- Born: March 23, 1904 Etna, Ohio
- Died: October 7, 1976 (aged 72) Santa Clara, California
- Citizenship: US
- Education: Ohio State University University of Minnesota
- Partner: Esther Ora Carlson ​(m. 1932)​
- Children: 2
- Scientific career
- Institutions: Kodak; Stanford University;
- Thesis: Potentiometric Studies of Sugar Oxidation: A Determination of Active Glucose (1928)
- Doctoral advisor: John Mouk Ort

= Charles E. Clifton =

American microbiologist

Charles Egolf Clifton (March 23, 1904 – October 7, 1976) was an American microbiologist. He was a faculty member at Stanford University for forty years, authored two textbooks, and was the editor of the peer-reviewed journal the Annual Review of Microbiology for twenty-five years.

==Early life and education==
Charles Egolf Clifton was born on March 23, 1904, in Etna, Licking County, Ohio to parents Lulu and Allen Benton Clifton. He had one sister, Margaret Kuhn. He graduated from the Ohio State University with a bachelor's degree in 1925 and a master's degree in physical chemistry in 1926.

Clifton attended the University of Minnesota for his PhD, graduating in 1928. He said that he received the first PhD in biophysics awarded in the US.

==Career==
After graduating, Clifton worked at Kodak's research laboratories for several months.
Clifton was an instructor at the University of Minnesota before getting hired by Stanford University in 1929 to teach bacteriology. In 1936 and 1937, he took a sabbatical leave from Stanford to do research at Cambridge University with Marjory Stephenson and in Delft, Netherlands with Albert Kluyver. World War II labor shortages caused him to agree to teach microbiology courses at San Jose State University. His research included new ways to manufacture penicillin. He also authored the textbooks An Introduction to the Bacteria and An Introduction to Bacterial Physiology. He was a member of several scientific societies, including the American Society of Microbiologists, the Society for Experimental Biology and Medicine, and Sigma Xi. From 1969 to his death in 1976, he was a professor emeritus in the Department of Medical Microbiology at Stanford.

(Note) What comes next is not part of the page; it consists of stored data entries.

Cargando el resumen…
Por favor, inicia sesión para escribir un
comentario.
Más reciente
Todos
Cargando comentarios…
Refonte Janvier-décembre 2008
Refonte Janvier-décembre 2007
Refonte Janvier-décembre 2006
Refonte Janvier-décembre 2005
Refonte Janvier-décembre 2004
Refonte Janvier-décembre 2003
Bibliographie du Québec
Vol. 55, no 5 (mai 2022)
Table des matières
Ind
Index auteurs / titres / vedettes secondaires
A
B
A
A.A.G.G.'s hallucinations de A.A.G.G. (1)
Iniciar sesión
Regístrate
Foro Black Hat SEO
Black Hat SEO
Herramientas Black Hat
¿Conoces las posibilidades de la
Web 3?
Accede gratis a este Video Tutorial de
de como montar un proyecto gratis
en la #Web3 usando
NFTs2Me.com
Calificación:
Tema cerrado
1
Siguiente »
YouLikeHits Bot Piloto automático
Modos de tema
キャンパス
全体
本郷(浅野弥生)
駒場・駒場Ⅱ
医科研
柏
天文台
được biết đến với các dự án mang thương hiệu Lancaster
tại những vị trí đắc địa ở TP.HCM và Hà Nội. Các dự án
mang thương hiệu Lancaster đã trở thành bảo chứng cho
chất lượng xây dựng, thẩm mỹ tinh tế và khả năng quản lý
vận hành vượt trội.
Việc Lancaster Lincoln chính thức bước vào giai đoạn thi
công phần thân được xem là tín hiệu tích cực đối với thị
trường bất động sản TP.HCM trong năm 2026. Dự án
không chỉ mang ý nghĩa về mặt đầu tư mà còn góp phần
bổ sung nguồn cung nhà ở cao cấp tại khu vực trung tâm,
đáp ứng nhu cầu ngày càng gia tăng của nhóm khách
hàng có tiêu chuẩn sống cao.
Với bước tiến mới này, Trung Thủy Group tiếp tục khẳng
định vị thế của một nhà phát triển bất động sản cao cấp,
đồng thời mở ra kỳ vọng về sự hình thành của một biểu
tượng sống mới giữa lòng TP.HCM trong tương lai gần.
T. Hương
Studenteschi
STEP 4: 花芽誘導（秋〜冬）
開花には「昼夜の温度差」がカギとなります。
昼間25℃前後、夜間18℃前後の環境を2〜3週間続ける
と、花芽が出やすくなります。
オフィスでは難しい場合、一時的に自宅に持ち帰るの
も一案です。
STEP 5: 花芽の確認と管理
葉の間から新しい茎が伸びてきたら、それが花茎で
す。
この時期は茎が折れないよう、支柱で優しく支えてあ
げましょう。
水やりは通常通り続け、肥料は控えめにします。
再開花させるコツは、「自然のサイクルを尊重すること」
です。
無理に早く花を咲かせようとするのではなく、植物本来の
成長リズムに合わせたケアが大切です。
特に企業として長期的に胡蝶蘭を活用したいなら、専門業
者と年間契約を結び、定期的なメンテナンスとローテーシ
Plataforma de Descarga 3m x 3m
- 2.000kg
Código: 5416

He was the first editor of the peer-reviewed journal the Annual Review of Microbiology, which was first published in 1947. He remained editor through 1972 and was succeeded by Mortimer P. Starr.

==Personal life and death==
Charles Clifton married Esther Ora of Bruce, South Dakota, on September 7, 1932. He and Esther had two sons, Charles Jr. and John. During the 1950s, he had two major surgeries; while recovering from the second surgery, he began painting with watercolors as a hobby. He also enjoyed gardening. He died on October 7, 1976, in Santa Clara, California.